What this task involves: Every record is to be restated exactly, with nothing left out.

[Working data Boundary: Start]

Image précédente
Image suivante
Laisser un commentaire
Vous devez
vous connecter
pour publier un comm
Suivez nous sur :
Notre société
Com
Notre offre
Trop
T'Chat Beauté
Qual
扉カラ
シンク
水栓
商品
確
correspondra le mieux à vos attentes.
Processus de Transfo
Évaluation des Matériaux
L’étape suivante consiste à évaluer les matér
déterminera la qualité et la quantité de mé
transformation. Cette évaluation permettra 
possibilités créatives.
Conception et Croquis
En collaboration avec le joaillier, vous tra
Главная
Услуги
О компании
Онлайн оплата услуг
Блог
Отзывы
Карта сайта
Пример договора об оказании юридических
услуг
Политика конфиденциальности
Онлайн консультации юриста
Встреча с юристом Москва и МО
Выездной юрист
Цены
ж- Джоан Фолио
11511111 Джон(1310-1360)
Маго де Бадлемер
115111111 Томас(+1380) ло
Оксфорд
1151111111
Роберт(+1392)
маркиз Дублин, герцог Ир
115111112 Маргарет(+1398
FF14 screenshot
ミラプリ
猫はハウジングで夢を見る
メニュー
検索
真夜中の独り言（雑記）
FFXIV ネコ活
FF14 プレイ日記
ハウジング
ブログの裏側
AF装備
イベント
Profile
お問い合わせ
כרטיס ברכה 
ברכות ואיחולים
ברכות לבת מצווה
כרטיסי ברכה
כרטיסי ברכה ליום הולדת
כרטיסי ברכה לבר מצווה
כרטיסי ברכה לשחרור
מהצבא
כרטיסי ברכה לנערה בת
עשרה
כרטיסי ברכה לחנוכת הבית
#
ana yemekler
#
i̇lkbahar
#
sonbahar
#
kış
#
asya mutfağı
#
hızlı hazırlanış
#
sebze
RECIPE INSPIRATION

[Working data Boundary: End]

Task output:
Image précédente
Image suivante
Laisser un commentaire
Vous devez
vous connecter
pour publier un comm
Suivez nous sur :
Notre société
Com
Notre offre
Trop
T'Chat Beauté
Qual
扉カラ
シンク
水栓
商品
確
correspondra le mieux à vos attentes.
Processus de Transfo
Évaluation des Matériaux
L’étape suivante consiste à évaluer les matér
déterminera la qualité et la quantité de mé
transformation. Cette évaluation permettra 
possibilités créatives.
Conception et Croquis
En collaboration avec le joaillier, vous tra
Главная
Услуги
О компании
Онлайн оплата услуг
Блог
Отзывы
Карта сайта
Пример договора об оказании юридических
услуг
Политика конфиденциальности
Онлайн консультации юриста
Встреча с юристом Москва и МО
Выездной юрист
Цены
ж- Джоан Фолио
11511111 Джон(1310-1360)
Маго де Бадлемер
115111111 Томас(+1380) ло
Оксфорд
1151111111
Роберт(+1392)
маркиз Дублин, герцог Ир
115111112 Маргарет(+1398
FF14 screenshot
ミラプリ
猫はハウジングで夢を見る
メニュー
検索
真夜中の独り言（雑記）
FFXIV ネコ活
FF14 プレイ日記
ハウジング
ブログの裏側
AF装備
イベント
Profile
お問い合わせ
כרטיס ברכה 
ברכות ואיחולים
ברכות לבת מצווה
כרטיסי ברכה
כרטיסי ברכה ליום הולדת
כרטיסי ברכה לבר מצווה
כרטיסי ברכה לשחרור
מהצבא
כרטיסי ברכה לנערה בת
עשרה
כרטיסי ברכה לחנוכת הבית
#
ana yemekler
#
i̇lkbahar
#
sonbahar
#
kış
#
asya mutfağı
#
hızlı hazırlanış
#
sebze
RECIPE INSPIRATION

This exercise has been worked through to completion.